Data records:
═══

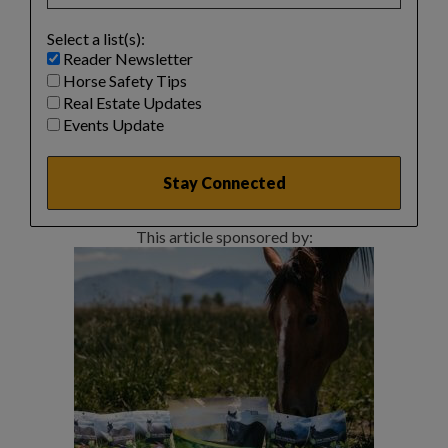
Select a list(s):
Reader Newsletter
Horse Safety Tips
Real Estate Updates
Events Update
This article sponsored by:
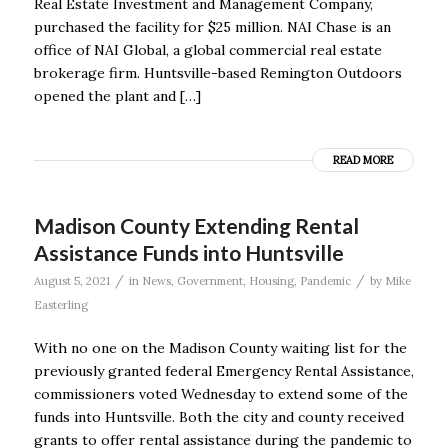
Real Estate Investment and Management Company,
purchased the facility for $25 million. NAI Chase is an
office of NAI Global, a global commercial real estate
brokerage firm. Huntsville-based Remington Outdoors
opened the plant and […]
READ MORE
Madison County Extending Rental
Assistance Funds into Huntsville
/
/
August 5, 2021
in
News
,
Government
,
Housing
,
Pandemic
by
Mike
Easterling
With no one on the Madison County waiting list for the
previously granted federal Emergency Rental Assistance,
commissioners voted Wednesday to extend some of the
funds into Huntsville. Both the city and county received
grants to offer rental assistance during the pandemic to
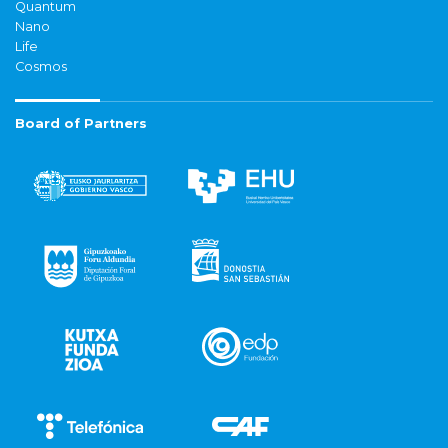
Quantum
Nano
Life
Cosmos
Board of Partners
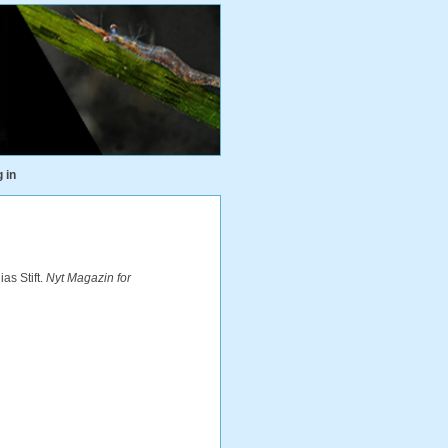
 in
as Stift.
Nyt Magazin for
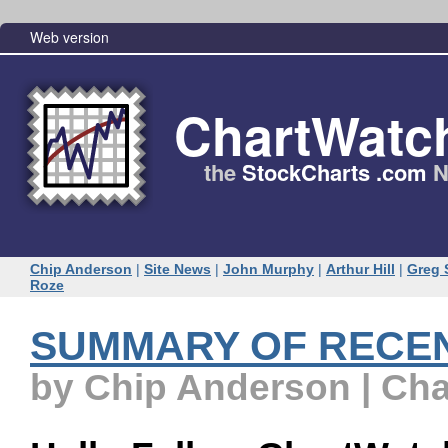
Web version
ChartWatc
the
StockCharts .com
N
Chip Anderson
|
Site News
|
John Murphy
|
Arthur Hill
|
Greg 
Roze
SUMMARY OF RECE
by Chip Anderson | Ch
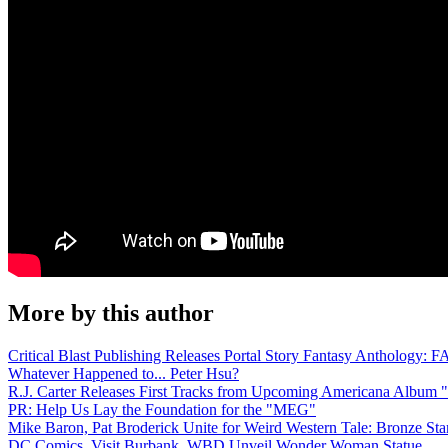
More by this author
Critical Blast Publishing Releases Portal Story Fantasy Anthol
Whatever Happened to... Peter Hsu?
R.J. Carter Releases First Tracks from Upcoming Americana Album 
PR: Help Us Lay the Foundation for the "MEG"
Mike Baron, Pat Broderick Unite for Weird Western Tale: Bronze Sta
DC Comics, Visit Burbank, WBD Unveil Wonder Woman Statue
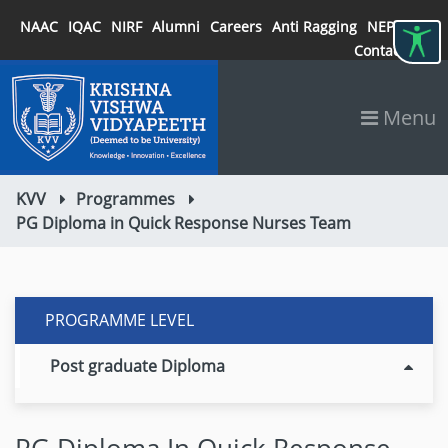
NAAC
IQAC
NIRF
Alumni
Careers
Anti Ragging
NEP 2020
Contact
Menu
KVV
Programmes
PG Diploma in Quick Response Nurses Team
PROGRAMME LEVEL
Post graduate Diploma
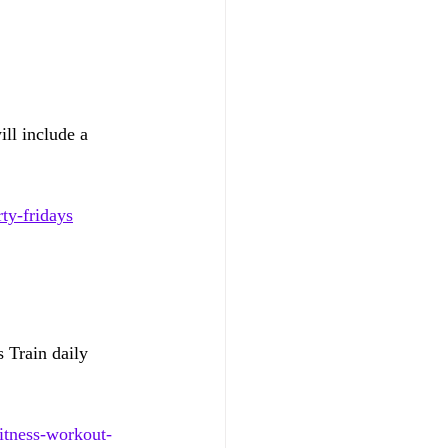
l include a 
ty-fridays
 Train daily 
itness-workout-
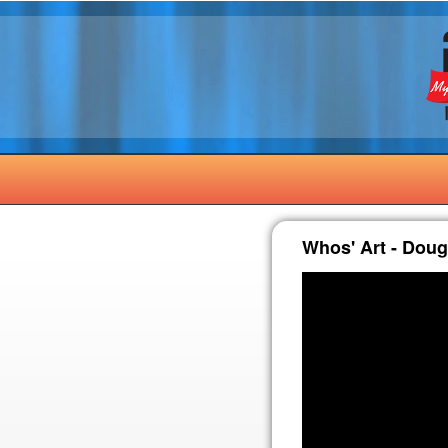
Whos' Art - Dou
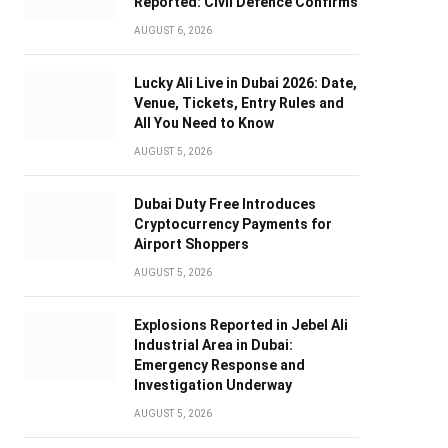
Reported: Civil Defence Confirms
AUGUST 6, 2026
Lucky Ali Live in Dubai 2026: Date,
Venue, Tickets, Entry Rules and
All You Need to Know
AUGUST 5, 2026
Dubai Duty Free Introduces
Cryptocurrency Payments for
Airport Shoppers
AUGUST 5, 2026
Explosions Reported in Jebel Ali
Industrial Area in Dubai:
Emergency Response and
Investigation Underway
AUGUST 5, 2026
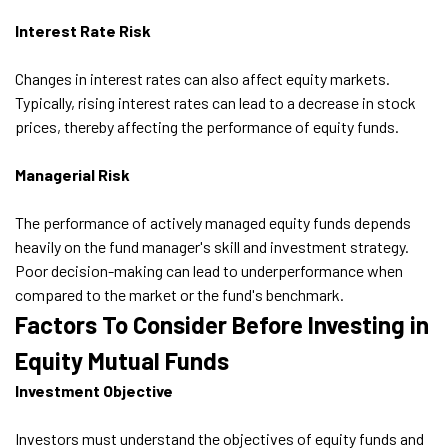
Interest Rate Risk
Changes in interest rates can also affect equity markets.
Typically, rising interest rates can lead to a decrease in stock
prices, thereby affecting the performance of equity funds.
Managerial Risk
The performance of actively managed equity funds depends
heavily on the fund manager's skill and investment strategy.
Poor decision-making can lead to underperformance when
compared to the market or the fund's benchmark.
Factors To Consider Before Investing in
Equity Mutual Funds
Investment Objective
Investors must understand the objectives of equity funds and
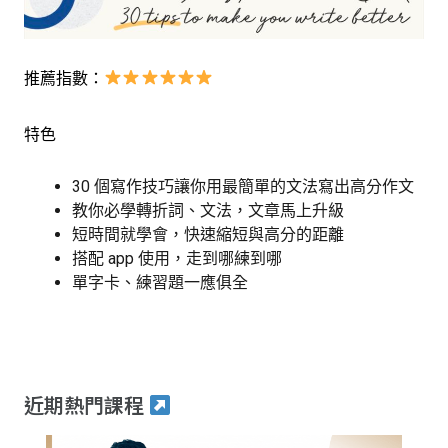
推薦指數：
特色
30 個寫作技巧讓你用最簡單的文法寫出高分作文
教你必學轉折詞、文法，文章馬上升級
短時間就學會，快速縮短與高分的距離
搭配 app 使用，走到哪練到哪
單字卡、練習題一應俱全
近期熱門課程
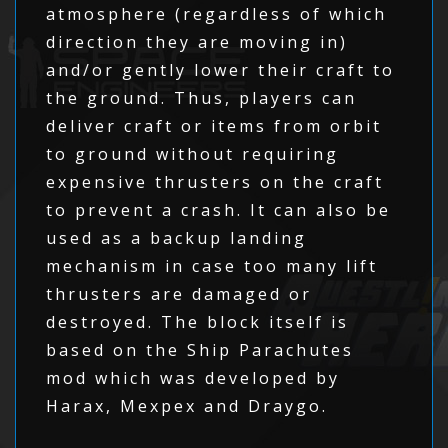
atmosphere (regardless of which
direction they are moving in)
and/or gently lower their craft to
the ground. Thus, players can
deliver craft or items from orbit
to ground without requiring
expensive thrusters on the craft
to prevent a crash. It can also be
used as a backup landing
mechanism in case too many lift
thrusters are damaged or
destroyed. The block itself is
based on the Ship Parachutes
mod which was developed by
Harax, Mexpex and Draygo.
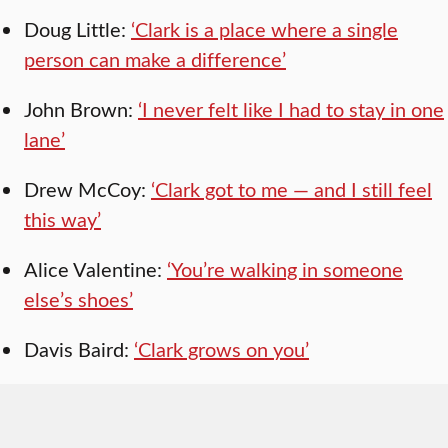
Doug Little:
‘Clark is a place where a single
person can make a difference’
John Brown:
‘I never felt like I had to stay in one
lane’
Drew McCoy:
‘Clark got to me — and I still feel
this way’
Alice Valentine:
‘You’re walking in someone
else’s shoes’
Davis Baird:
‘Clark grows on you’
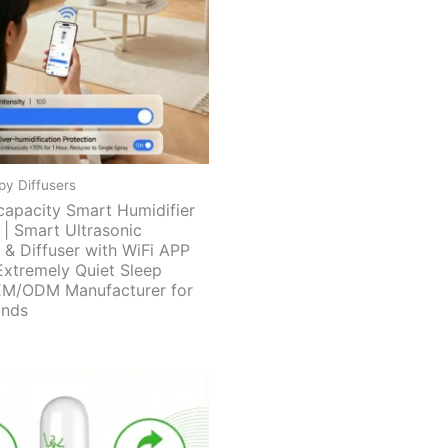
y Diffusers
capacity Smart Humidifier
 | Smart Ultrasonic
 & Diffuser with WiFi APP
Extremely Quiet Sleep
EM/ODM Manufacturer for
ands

═══

• [TASK REQUIREMENTS]
Set down only the lines from the line with "y Diffusers" through the last line of the data above, keeping both the first and the last.

• [RESULT OF THIS TASK]
y Diffusers
capacity Smart Humidifier
 | Smart Ultrasonic
 & Diffuser with WiFi APP
Extremely Quiet Sleep
EM/ODM Manufacturer for
ands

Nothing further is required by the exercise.